La voz del emperador era fuerte y tenaz, decía justamente lo que un soberano debía decir y acataba las reglas estipuladas para la diplomacia y la guerra.

―Y eso quiere decir que necesitaré a mi lado a los mejores estrategas ―prosiguió el rey. Renzo lo miró, confundido―. El visir Kiyoshi ha servido durante muchos años a mi padre y al imperio, es justo que reciba un descanso y una gratificación por los años entregados a la dinastía. Es por ello por lo que he decidido conveniente liberarlo de sus responsabilidades.

―¿Su majestad?

―Lo que quiero es que te asegures de comprar una casa para él y su familia en cualquier sitio que él deseé, así como una generosa pensión de por vida. No quiero que tenga ni un solo problema, ¿está claro?

―Por supuesto, alteza. Considérelo hecho, ¿y su reemplazo?

El emperador sonrió con suavidad.

―Lo tengo frente a mí.

Nakamura elevó las pobladas cejas y observó al emperador.

―¿Yo? ¿El gran visir?

―¿Consideras que no eres apto para el puesto?

―Me sorprende mucho, su majestad. Por supuesto que daré mi máximo esfuerzo.

―Bien, porque no pienso liberarte de esa responsabilidad. A partir de ahora tendrás la autoridad del gran visir, tu palabra será una orden para todos mis súbditos y después de mí no habrá más autoridad que la tuya. Espero mucho de ti, Renzo.

El hombre se arrodilló ante el emperador, cogió el dobladillo de su yukata y lo besó con vehemencia.

―¡Gracias, su alteza! ¡No sabe cuán honrado me siento de pertenecer a su imperio! Le juro por mi vida que no lo defraudaré, me conduciré limpiamente, como un digno emisario del poder que usted ostenta.

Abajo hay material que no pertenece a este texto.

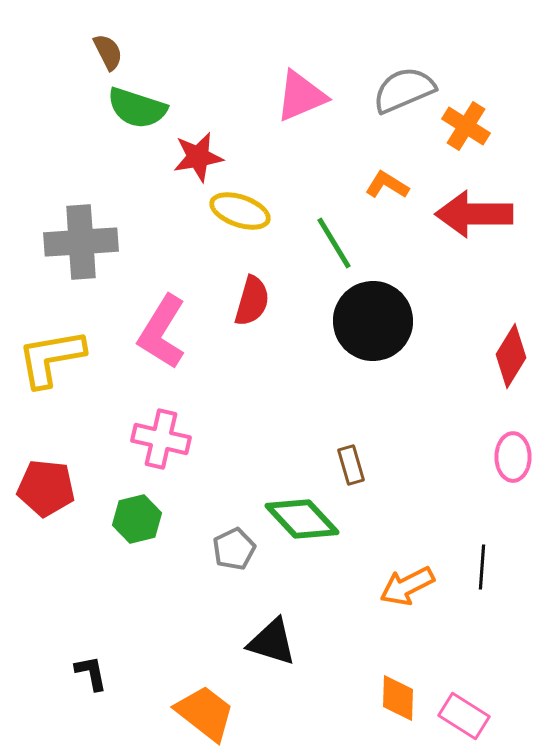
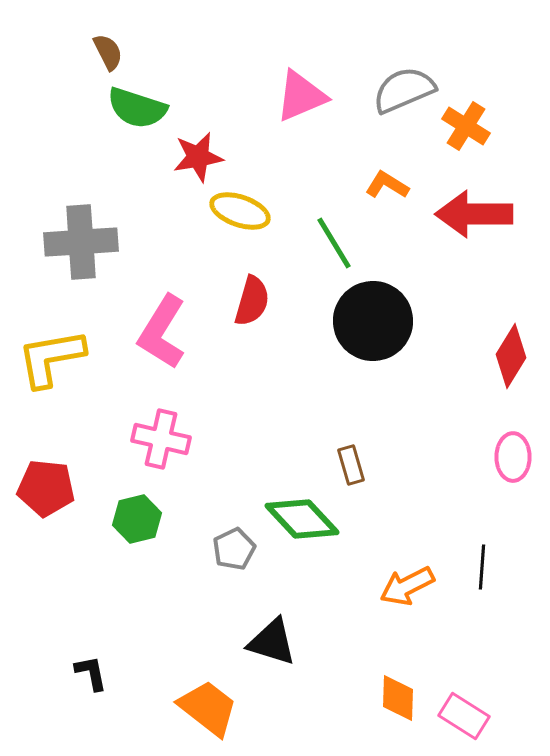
orange trapezoid: moved 3 px right, 5 px up
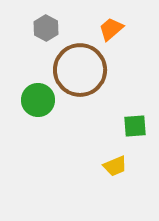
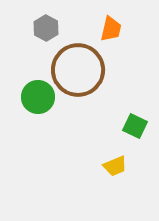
orange trapezoid: rotated 144 degrees clockwise
brown circle: moved 2 px left
green circle: moved 3 px up
green square: rotated 30 degrees clockwise
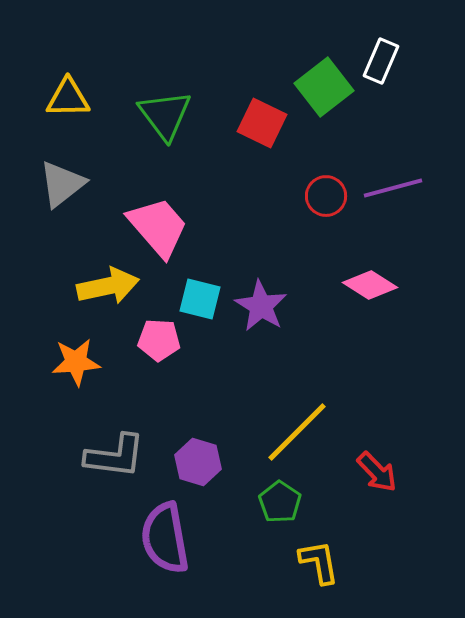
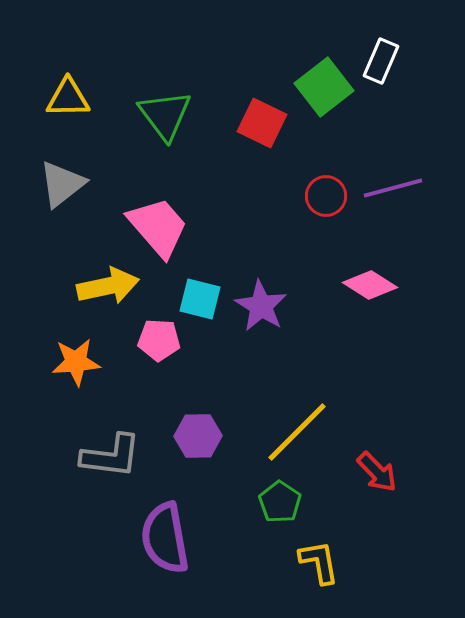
gray L-shape: moved 4 px left
purple hexagon: moved 26 px up; rotated 18 degrees counterclockwise
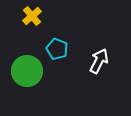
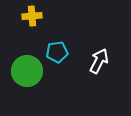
yellow cross: rotated 36 degrees clockwise
cyan pentagon: moved 3 px down; rotated 30 degrees counterclockwise
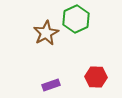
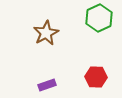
green hexagon: moved 23 px right, 1 px up
purple rectangle: moved 4 px left
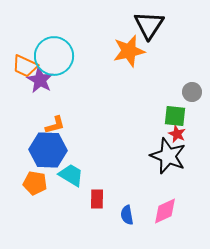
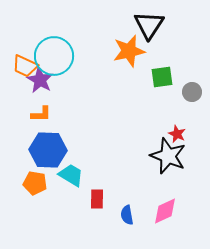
green square: moved 13 px left, 39 px up; rotated 15 degrees counterclockwise
orange L-shape: moved 14 px left, 11 px up; rotated 15 degrees clockwise
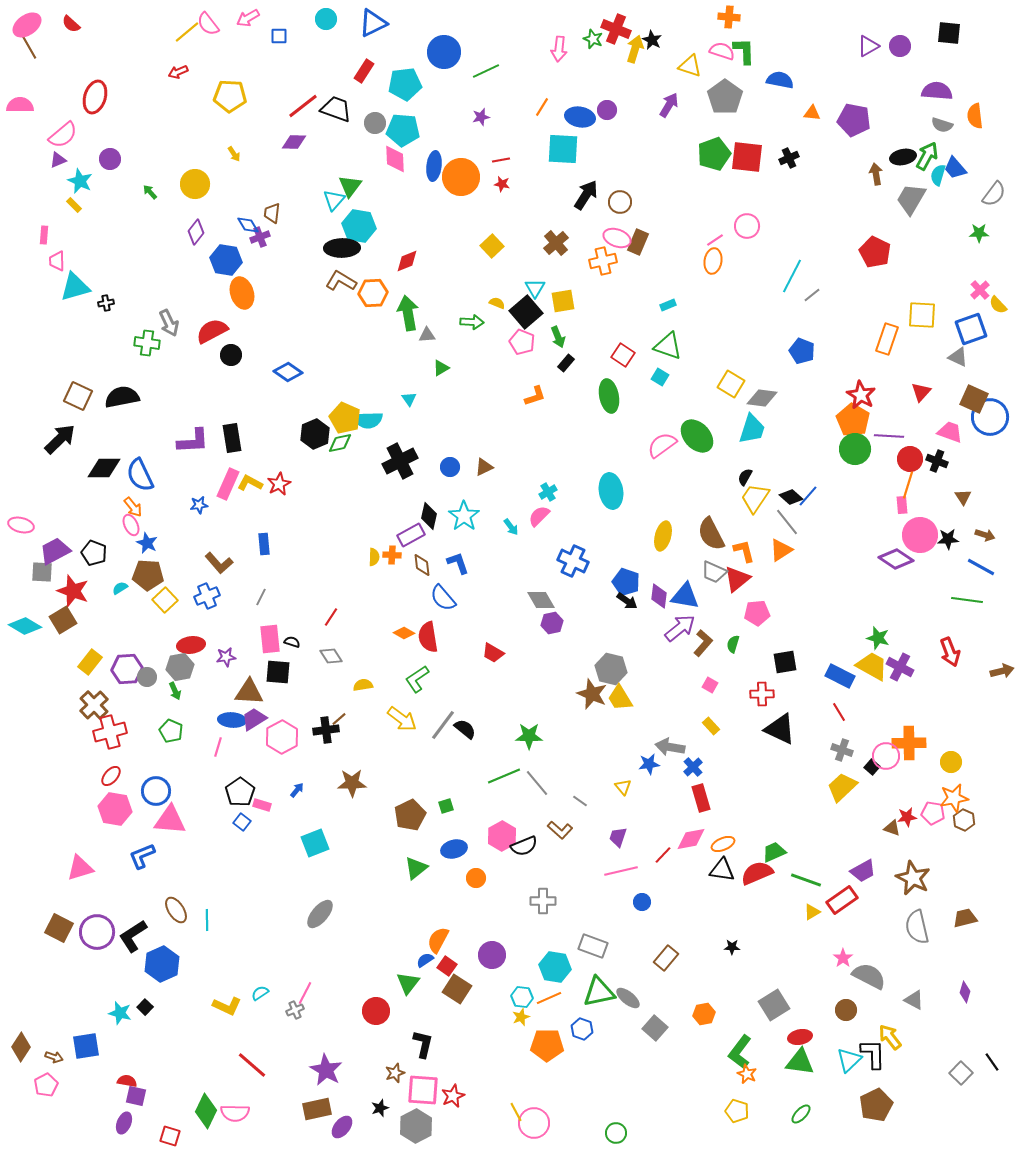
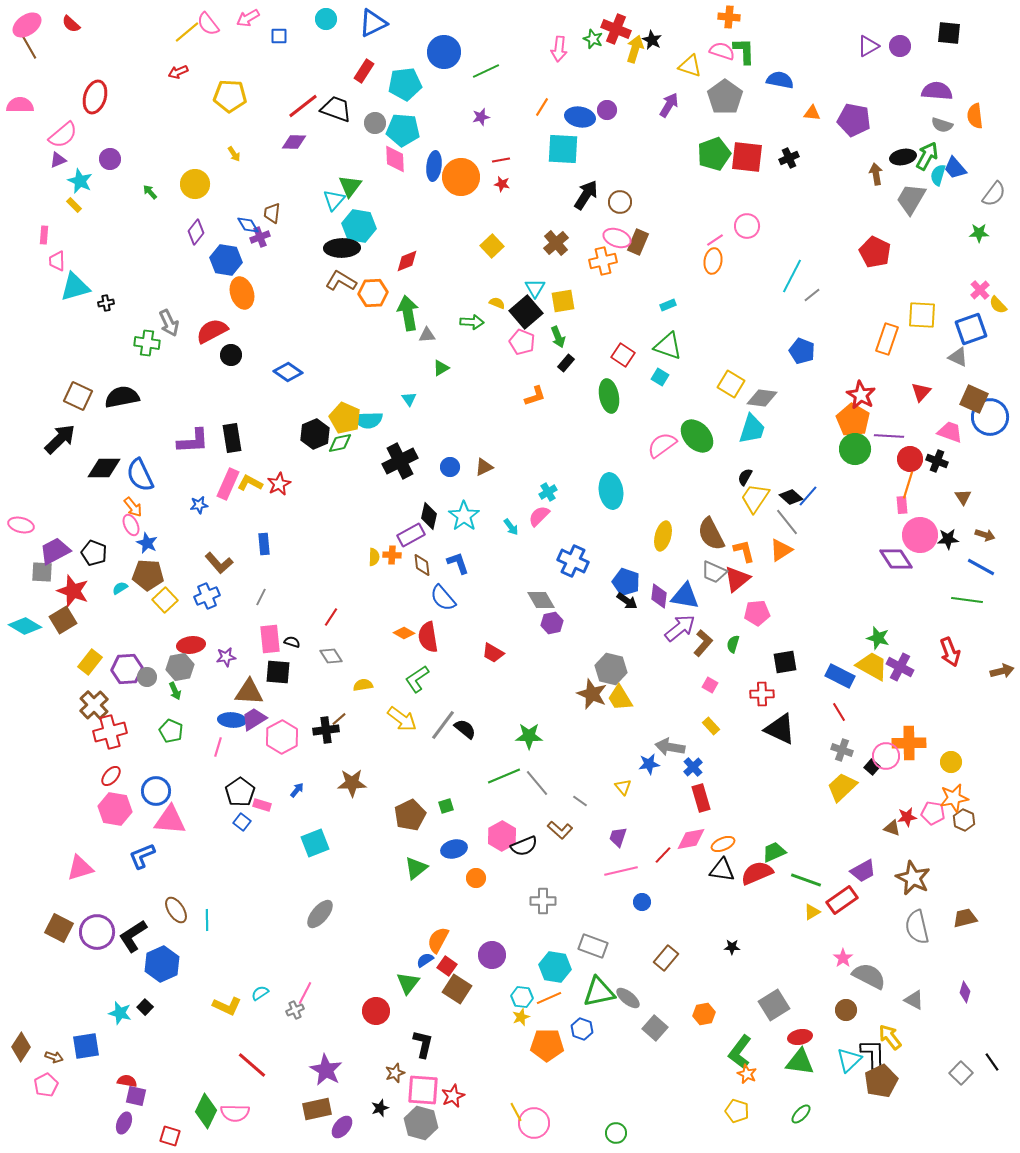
purple diamond at (896, 559): rotated 24 degrees clockwise
brown pentagon at (876, 1105): moved 5 px right, 24 px up
gray hexagon at (416, 1126): moved 5 px right, 3 px up; rotated 16 degrees counterclockwise
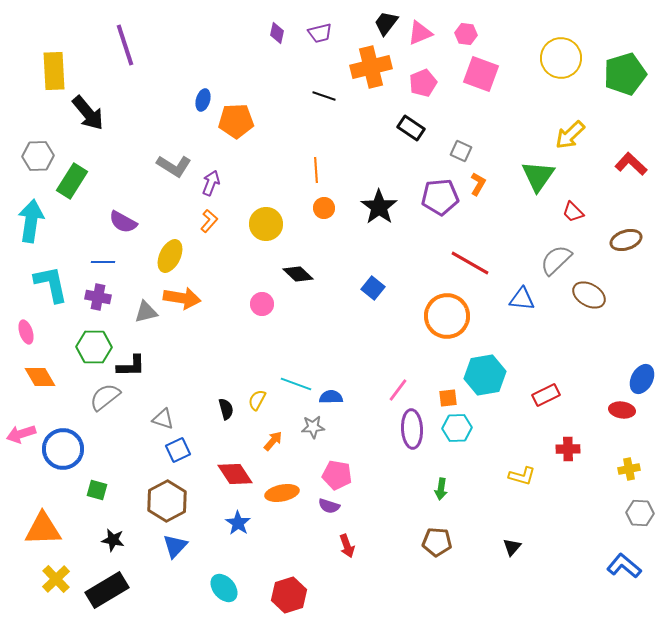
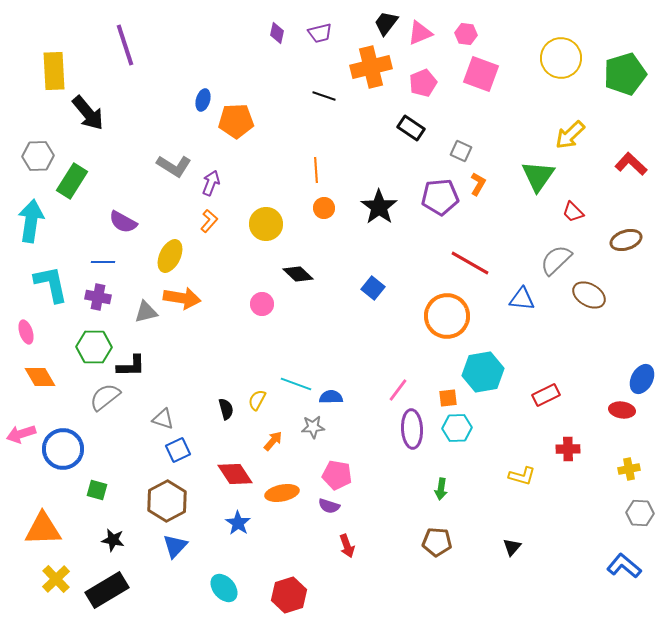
cyan hexagon at (485, 375): moved 2 px left, 3 px up
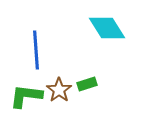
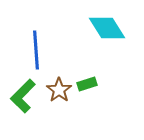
green L-shape: moved 3 px left; rotated 52 degrees counterclockwise
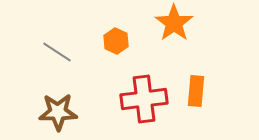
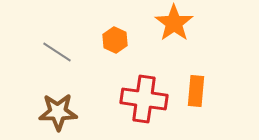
orange hexagon: moved 1 px left, 1 px up
red cross: rotated 15 degrees clockwise
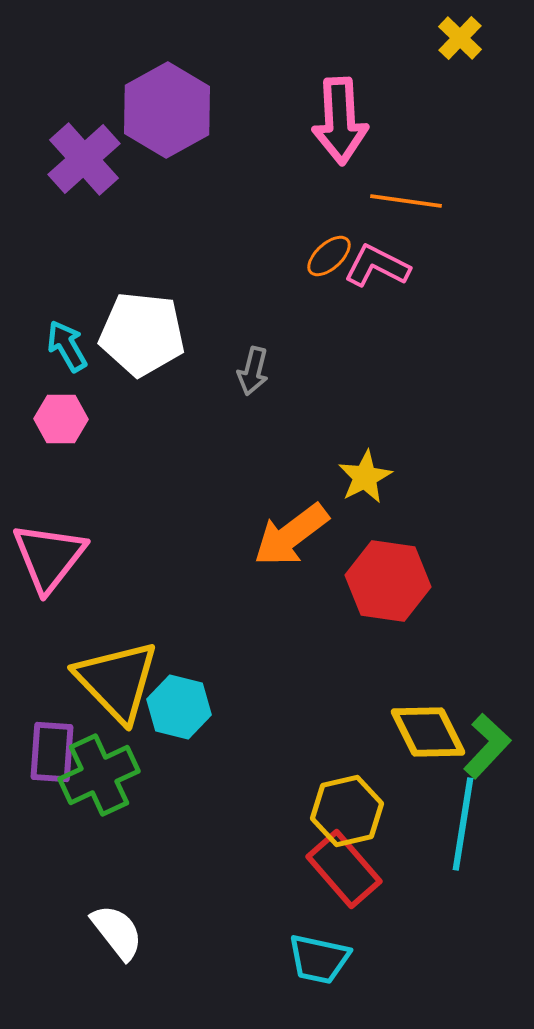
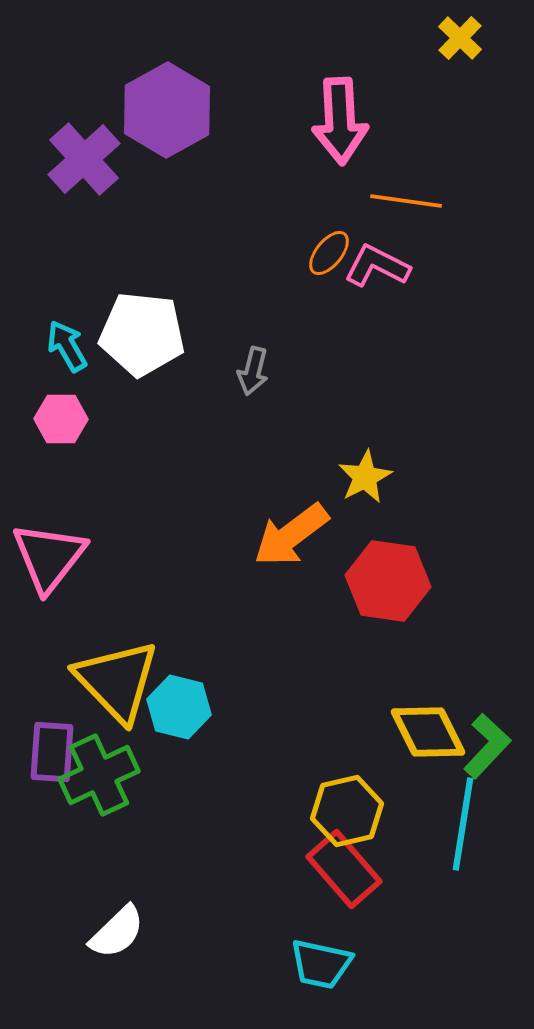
orange ellipse: moved 3 px up; rotated 9 degrees counterclockwise
white semicircle: rotated 84 degrees clockwise
cyan trapezoid: moved 2 px right, 5 px down
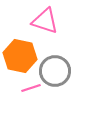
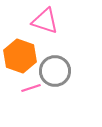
orange hexagon: rotated 8 degrees clockwise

―Estoy seguro de que así será ―advirtió Hideki con el mentón elevado. Dejó que Renzo se recuperase de la noticia y volviera a su lugar antes de continuar―: Claro está que antes de que puedas desarrollarte plenamente en tu puesto, es necesario que encuentres a tu reemplazo. Hazlo lo más pronto posible, pues tenemos mucho por hacer.

Hideki recibió con agrado la reverencia de su nuevo visir.

Se encontraba entusiasmado con la decisión que acababa de tomar. Nakamura Renzo era un hombre experimentado, había fungido como general del ejército y librado batallas junto a su padre durante mucho tiempo, y más tarde, como chambelán del palacio, no se despegaba jamás del antiguo emperador Yoshida Yoshitsu. Nunca entendió por qué su padre no lo había nombrado visir aún, pero creía que bien podría deberse a cierto sentido de lealtad hacia Kiyoshi.

No obstante, el imperio cambiaba, y así como el paso del tiempo había causado transformaciones en el viejo visir, del mismo modo su gente debía comprender que eran tiempos nuevos, y que el cambio de rey beneficiaría a los suyos, trayendo consigo grandes transformaciones.